- **PROBLEM STATEMENT**
When writing out the entries below, keep only the lines from the line with "Batedor Leve para Batedeira Planetária Arno" to the line with "Mordaza para prensar", both included, exactly as they are, and leave the pictures aside.

SOURCE DATA Block Start

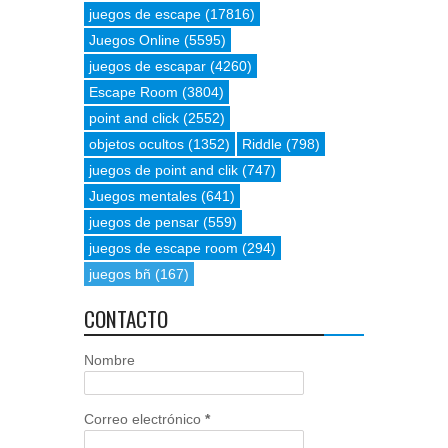
juegos de escape
(17816)
Juegos Online
(5595)
juegos de escapar
(4260)
Escape Room
(3804)
point and click
(2552)
objetos ocultos
(1352)
Riddle
(798)
juegos de point and clik
(747)
Juegos mentales
(641)
juegos de pensar
(559)
juegos de escape room
(294)
juegos bñ
(167)
CONTACTO
Nombre
Correo electrónico
*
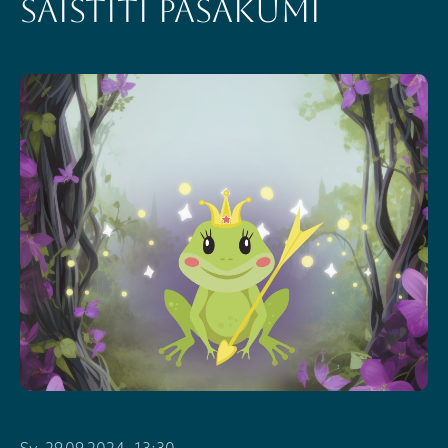
Saistīti pasākumi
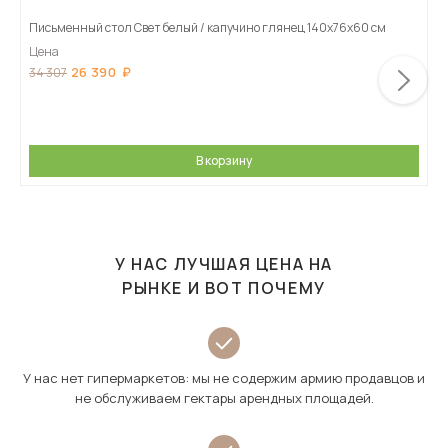
Письменный стол Свет белый / капучино глянец 140х76х60 см
Цена
26 390
34 307
В корзину
У НАС ЛУЧШАЯ ЦЕНА НА
РЫНКЕ И ВОТ ПОЧЕМУ
У нас нет гипермаркетов: мы не содержим армию продавцов и
не обслуживаем гектары арендных площадей.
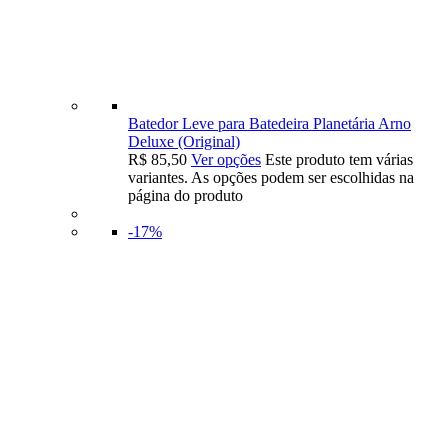
Batedor Leve para Batedeira Planetária Arno
Deluxe (Original)
R$
85,50
Ver opções
Este produto tem várias
variantes. As opções podem ser escolhidas na
página do produto
-17%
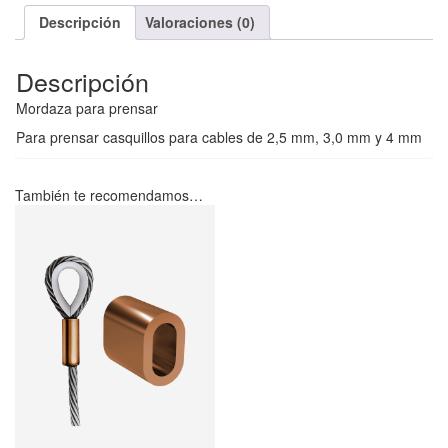
Descripción
Valoraciones (0)
Descripción
Mordaza para prensar
Para prensar casquillos para cables de 2,5 mm, 3,0 mm y 4 mm
También te recomendamos…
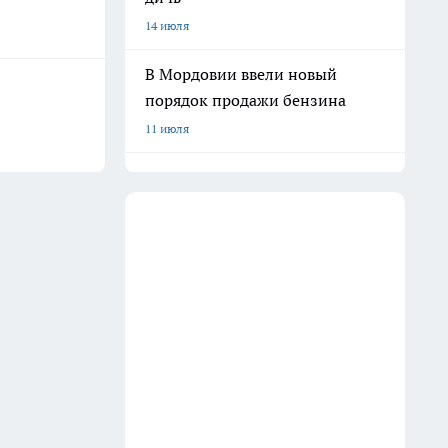
14 июля
В Мордовии ввели новый
порядок продажи бензина
11 июля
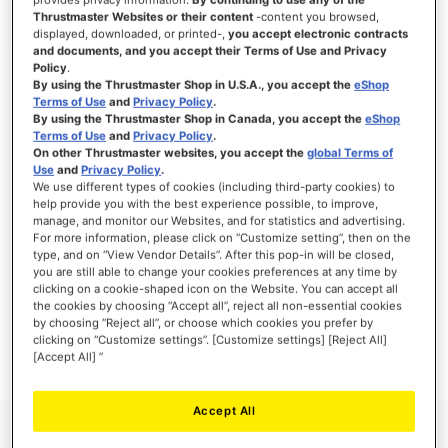
Thrustmaster Websites or their content
-content you browsed,
displayed, downloaded, or printed-,
you accept electronic contracts
and documents, and you accept their Terms of Use and Privacy
Policy
.
INICIAR SESSÃO
By using the Thrustmaster Shop in U.S.A., you accept the
eShop
Terms of Use
and
Privacy Policy
.
Esqueceu-se da Palavra-passe?
By using the Thrustmaster Shop in Canada, you accept the
eShop
Terms of Use
and
Privacy Policy
.
On other Thrustmaster websites, you accept the
global Terms of
Use
and
Privacy Policy
.
We use different types of cookies (including third-party cookies) to
help provide you with the best experience possible, to improve,
manage, and monitor our Websites, and for statistics and advertising.
NOVOS CLIENTES
For more information, please click on “Customize setting”, then on the
type, and on “View Vendor Details”. After this pop-in will be closed,
Criar uma conta online tem muitas vantagens: finalizar as encomendas mais
you are still able to change your cookies preferences at any time by
rapidamente, gravar mais que uma morada, seguir o estado das suas encomendas e
clicking on a cookie-shaped icon on the Website. You can accept all
muito mais.
the cookies by choosing “Accept all”, reject all non-essential cookies
by choosing “Reject all”, or choose which cookies you prefer by
clicking on “Customize settings”. [Customize settings] [Reject All]
CRIAR UMA CONTA
[Accept All] ”
Accept All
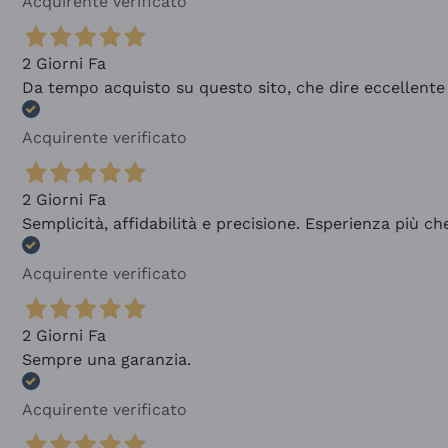
Acquirente verificato
2 Giorni Fa
Da tempo acquisto su questo sito, che dire eccellente
Acquirente verificato
2 Giorni Fa
Semplicità, affidabilità e precisione. Esperienza più ch
Acquirente verificato
2 Giorni Fa
Sempre una garanzia.
Acquirente verificato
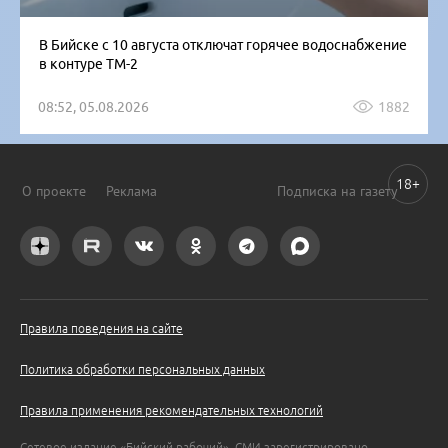
В Бийске с 10 августа отключат горячее водоснабжение
в контуре ТМ-2
08:52, 05.08.2026
1882
18+
О проекте
Реклама
Подписка на газету
Правила поведения на сайте
Политика обработки персональных данных
Правила применения рекомендательных технологий
Сетевое издание «Бийский рабочий». СМИ зарегистрировано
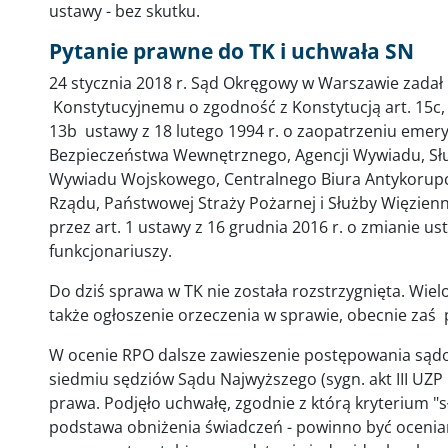
ustawy - bez skutku.
Pytanie prawne do TK i uchwała SN
24 stycznia 2018 r. Sąd Okręgowy w Warszawie zadał
Konstytucyjnemu o zgodność z Konstytucją art. 15c, art.
13b ustawy z 18 lutego 1994 r. o zaopatrzeniu emeryt
Bezpieczeństwa Wewnętrznego, Agencji Wywiadu, Sł
Wywiadu Wojskowego, Centralnego Biura Antykorupcy
Rządu, Państwowej Straży Pożarnej i Służby Więzienn
przez art. 1 ustawy z 16 grudnia 2016 r. o zmianie 
funkcjonariuszy.
Do dziś sprawa w TK nie została rozstrzygnięta. Wiel
także ogłoszenie orzeczenia w sprawie, obecnie zaś
W ocenie RPO dalsze zawieszenie postępowania sądow
siedmiu sędziów Sądu Najwyższego (sygn. akt III UZP
prawa. Podjęło uchwałę, zgodnie z którą kryterium "s
podstawa obniżenia świadczeń - powinno być ocenian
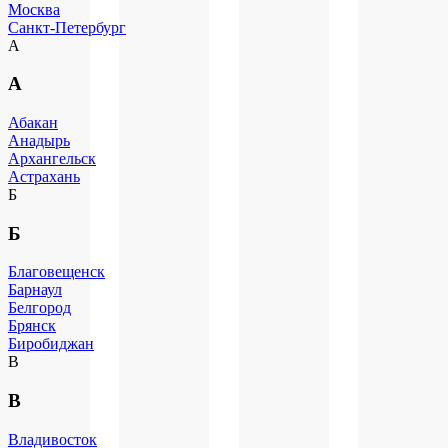
Москва
Санкт-Петербург
А
А
Абакан
Анадырь
Архангельск
Астрахань
Б
Б
Благовещенск
Барнаул
Белгород
Брянск
Биробиджан
В
В
Владивосток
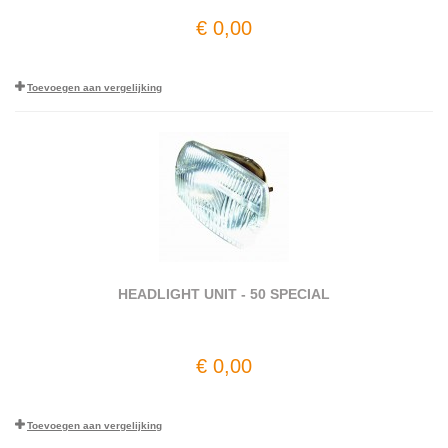
€ 0,00
Toevoegen aan vergelijking
HEADLIGHT UNIT - 50 SPECIAL
€ 0,00
Toevoegen aan vergelijking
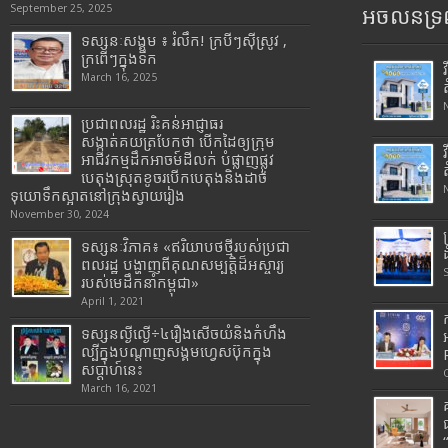
September 25, 2025
អចលនទ្រព
ទស្សនៈសង្គម ៖ រំលឹក! ក្របីៗស៊ីស្រូវ ,
ក្រពើៗក្នុងទឹក
March 16, 2025
ប្រជាពលរដ្ឋ រិះគន់អាជ្ញាធរ
សង្កាត់គយត្របែកថា បើកដៃឲ្យក្រុម
អាជីវកម្មដឹកអាចម៍ដីលក់ បំផ្លាញផ្លូវ
បេតុងស្រុតខូចរបើកបេតុងនិងដាច់
ទុយោទឹកស្អាតនៅក្រុងស្វាយរៀង
November 30, 2024
ទស្សនៈវិភាគ៖ «ឥរិយាបថថ្មីរបស់ប្រជា
ពលរដ្ឋ បង្ហាញពីគុណសម្បត្តិដ៏អស្ចារ្យ
របស់មេដឹកនាំកម្ពុជា»
April 1, 2021
ទស្សនល្ងីល្ងើ÷៤រឿងសើចយំនិងកំហឹង
ល្បីក្នុងបណ្តាញសង្គមហ្វេសប៊ុកក្នុង
សប្តាហ៍នេះ
March 16, 2021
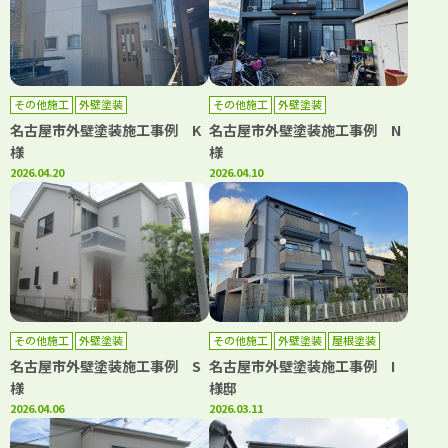
その他施工
外壁塗装
その他施工
外壁塗装
名古屋市外壁塗装施工事例 K
名古屋市外壁塗装施工事例 N
様
様
2026.04.20
2026.04.10
その他施工
外壁塗装
その他施工
外壁塗装
屋根塗装
名古屋市外壁塗装施工事例 S
名古屋市外壁塗装施工事例 I
様
様邸
2026.04.06
2026.03.11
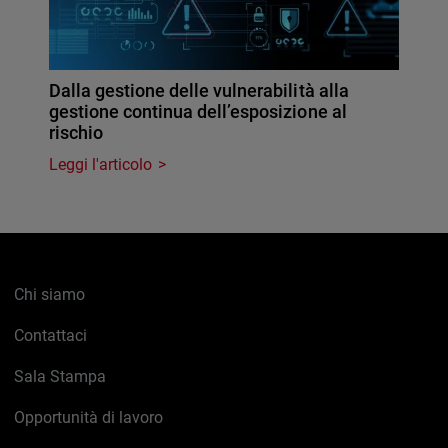
Dalla gestione delle vulnerabilità alla
gestione continua dell’esposizione al
rischio
Leggi l'articolo
Chi siamo
Contattaci
Sala Stampa
Opportunità di lavoro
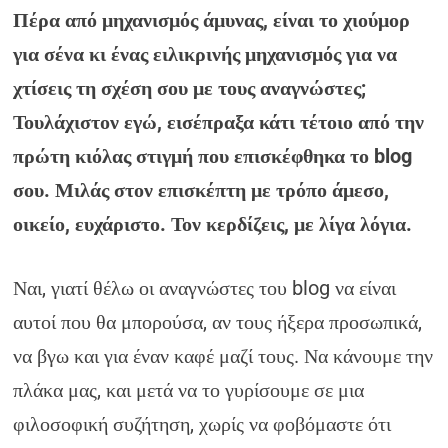
Πέρα από μηχανισμός άμυνας, είναι το χιούμορ
για σένα κι ένας ειλικρινής μηχανισμός για να
χτίσεις τη σχέση σου με τους αναγνώστες;
Τουλάχιστον εγώ, εισέπραξα κάτι τέτοιο από την
πρώτη κιόλας στιγμή που επισκέφθηκα το blog
σου. Μιλάς στον επισκέπτη με τρόπο άμεσο,
οικείο, ευχάριστο. Τον κερδίζεις, με λίγα λόγια.
Ναι, γιατί θέλω οι αναγνώστες του blog να είναι
αυτοί που θα μπορούσα, αν τους ήξερα προσωπικά,
να βγω και για έναν καφέ μαζί τους. Να κάνουμε την
πλάκα μας, και μετά να το γυρίσουμε σε μια
φιλοσοφική συζήτηση, χωρίς να φοβόμαστε ότι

SOURCE DATA Block End

- **EXPECTED OUTPUT**
Batedor Leve para Batedeira Planetária Arno
Deluxe (Original)
R$
85,50
Ver opções
Este produto tem várias
variantes. As opções podem ser escolhidas na
página do produto
-17%
Descripción
Valoraciones (0)
Descripción
Mordaza para prensar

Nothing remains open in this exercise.